(Extracted page text data)
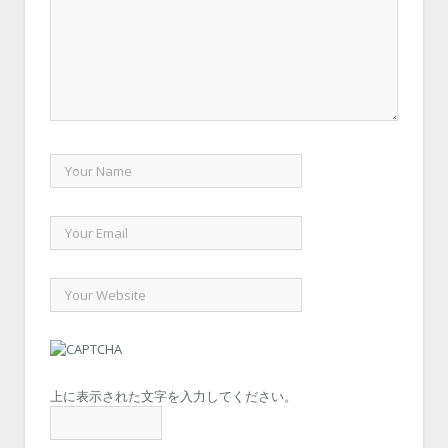
上に表示された文字を入力してください。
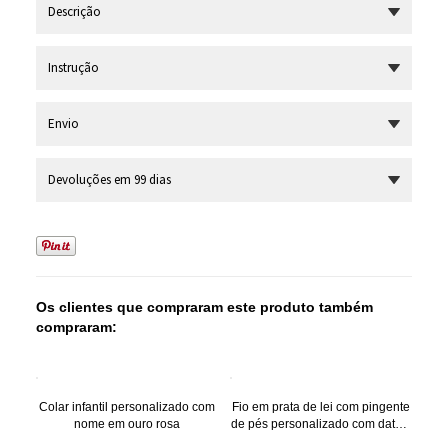
Descrição
Instrução
Envio
Devoluções em 99 dias
Os clientes que compraram este produto também
compraram:
Colar infantil personalizado com
Fio em prata de lei com pingente
nome em ouro rosa
de pés personalizado com data e
nome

**Try it**. Your output should be the lines from the one with "nome em ouro rosa" through the end of the records above, copied exactly.

**Answer for this exercise**.
nome em ouro rosa
de pés personalizado com data e
nome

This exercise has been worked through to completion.